_Your assignment_
From the first line to the last, write out the listing exactly.

_Data supplied_
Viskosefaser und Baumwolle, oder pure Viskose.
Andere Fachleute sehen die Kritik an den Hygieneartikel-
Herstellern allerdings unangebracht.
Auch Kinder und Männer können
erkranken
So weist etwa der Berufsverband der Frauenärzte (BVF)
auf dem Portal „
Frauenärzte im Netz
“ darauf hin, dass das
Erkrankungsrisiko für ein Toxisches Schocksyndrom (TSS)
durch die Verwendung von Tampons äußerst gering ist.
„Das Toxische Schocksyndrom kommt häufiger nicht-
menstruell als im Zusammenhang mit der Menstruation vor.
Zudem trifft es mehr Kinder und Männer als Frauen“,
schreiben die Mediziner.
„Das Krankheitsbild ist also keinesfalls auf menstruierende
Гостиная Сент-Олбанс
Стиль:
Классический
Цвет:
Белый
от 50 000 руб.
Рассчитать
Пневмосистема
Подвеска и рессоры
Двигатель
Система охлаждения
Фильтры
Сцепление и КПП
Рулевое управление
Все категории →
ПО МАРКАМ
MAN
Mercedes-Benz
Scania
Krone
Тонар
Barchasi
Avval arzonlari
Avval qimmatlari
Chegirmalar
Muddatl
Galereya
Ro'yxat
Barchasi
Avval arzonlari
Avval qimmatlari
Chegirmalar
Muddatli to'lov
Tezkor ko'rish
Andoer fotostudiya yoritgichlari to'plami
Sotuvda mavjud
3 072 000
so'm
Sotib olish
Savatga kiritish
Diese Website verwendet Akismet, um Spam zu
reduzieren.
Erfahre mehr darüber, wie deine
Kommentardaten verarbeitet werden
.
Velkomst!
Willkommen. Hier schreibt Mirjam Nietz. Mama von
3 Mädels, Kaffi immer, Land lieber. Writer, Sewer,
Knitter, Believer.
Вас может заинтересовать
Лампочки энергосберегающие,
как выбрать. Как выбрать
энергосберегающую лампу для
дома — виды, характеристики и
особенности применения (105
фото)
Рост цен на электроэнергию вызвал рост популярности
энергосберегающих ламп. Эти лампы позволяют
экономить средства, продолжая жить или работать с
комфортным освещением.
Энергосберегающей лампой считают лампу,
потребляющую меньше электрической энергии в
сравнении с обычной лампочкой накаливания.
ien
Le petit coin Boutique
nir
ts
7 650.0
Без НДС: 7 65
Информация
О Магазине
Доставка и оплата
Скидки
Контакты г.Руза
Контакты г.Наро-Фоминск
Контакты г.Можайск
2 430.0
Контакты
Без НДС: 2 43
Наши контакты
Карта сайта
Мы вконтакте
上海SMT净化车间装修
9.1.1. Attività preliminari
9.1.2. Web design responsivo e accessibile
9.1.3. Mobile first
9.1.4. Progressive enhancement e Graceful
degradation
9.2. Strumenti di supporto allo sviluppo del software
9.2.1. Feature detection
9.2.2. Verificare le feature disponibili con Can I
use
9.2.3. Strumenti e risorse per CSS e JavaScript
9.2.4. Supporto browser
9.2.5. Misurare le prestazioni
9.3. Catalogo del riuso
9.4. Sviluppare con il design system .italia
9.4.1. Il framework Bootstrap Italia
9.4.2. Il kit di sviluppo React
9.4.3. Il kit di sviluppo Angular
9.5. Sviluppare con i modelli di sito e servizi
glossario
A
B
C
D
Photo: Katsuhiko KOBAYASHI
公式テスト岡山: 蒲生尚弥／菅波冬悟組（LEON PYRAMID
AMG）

_Written solution_
Viskosefaser und Baumwolle, oder pure Viskose.
Andere Fachleute sehen die Kritik an den Hygieneartikel-
Herstellern allerdings unangebracht.
Auch Kinder und Männer können
erkranken
So weist etwa der Berufsverband der Frauenärzte (BVF)
auf dem Portal „
Frauenärzte im Netz
“ darauf hin, dass das
Erkrankungsrisiko für ein Toxisches Schocksyndrom (TSS)
durch die Verwendung von Tampons äußerst gering ist.
„Das Toxische Schocksyndrom kommt häufiger nicht-
menstruell als im Zusammenhang mit der Menstruation vor.
Zudem trifft es mehr Kinder und Männer als Frauen“,
schreiben die Mediziner.
„Das Krankheitsbild ist also keinesfalls auf menstruierende
Гостиная Сент-Олбанс
Стиль:
Классический
Цвет:
Белый
от 50 000 руб.
Рассчитать
Пневмосистема
Подвеска и рессоры
Двигатель
Система охлаждения
Фильтры
Сцепление и КПП
Рулевое управление
Все категории →
ПО МАРКАМ
MAN
Mercedes-Benz
Scania
Krone
Тонар
Barchasi
Avval arzonlari
Avval qimmatlari
Chegirmalar
Muddatl
Galereya
Ro'yxat
Barchasi
Avval arzonlari
Avval qimmatlari
Chegirmalar
Muddatli to'lov
Tezkor ko'rish
Andoer fotostudiya yoritgichlari to'plami
Sotuvda mavjud
3 072 000
so'm
Sotib olish
Savatga kiritish
Diese Website verwendet Akismet, um Spam zu
reduzieren.
Erfahre mehr darüber, wie deine
Kommentardaten verarbeitet werden
.
Velkomst!
Willkommen. Hier schreibt Mirjam Nietz. Mama von
3 Mädels, Kaffi immer, Land lieber. Writer, Sewer,
Knitter, Believer.
Вас может заинтересовать
Лампочки энергосберегающие,
как выбрать. Как выбрать
энергосберегающую лампу для
дома — виды, характеристики и
особенности применения (105
фото)
Рост цен на электроэнергию вызвал рост популярности
энергосберегающих ламп. Эти лампы позволяют
экономить средства, продолжая жить или работать с
комфортным освещением.
Энергосберегающей лампой считают лампу,
потребляющую меньше электрической энергии в
сравнении с обычной лампочкой накаливания.
ien
Le petit coin Boutique
nir
ts
7 650.0
Без НДС: 7 65
Информация
О Магазине
Доставка и оплата
Скидки
Контакты г.Руза
Контакты г.Наро-Фоминск
Контакты г.Можайск
2 430.0
Контакты
Без НДС: 2 43
Наши контакты
Карта сайта
Мы вконтакте
上海SMT净化车间装修
9.1.1. Attività preliminari
9.1.2. Web design responsivo e accessibile
9.1.3. Mobile first
9.1.4. Progressive enhancement e Graceful
degradation
9.2. Strumenti di supporto allo sviluppo del software
9.2.1. Feature detection
9.2.2. Verificare le feature disponibili con Can I
use
9.2.3. Strumenti e risorse per CSS e JavaScript
9.2.4. Supporto browser
9.2.5. Misurare le prestazioni
9.3. Catalogo del riuso
9.4. Sviluppare con il design system .italia
9.4.1. Il framework Bootstrap Italia
9.4.2. Il kit di sviluppo React
9.4.3. Il kit di sviluppo Angular
9.5. Sviluppare con i modelli di sito e servizi
glossario
A
B
C
D
Photo: Katsuhiko KOBAYASHI
公式テスト岡山: 蒲生尚弥／菅波冬悟組（LEON PYRAMID
AMG）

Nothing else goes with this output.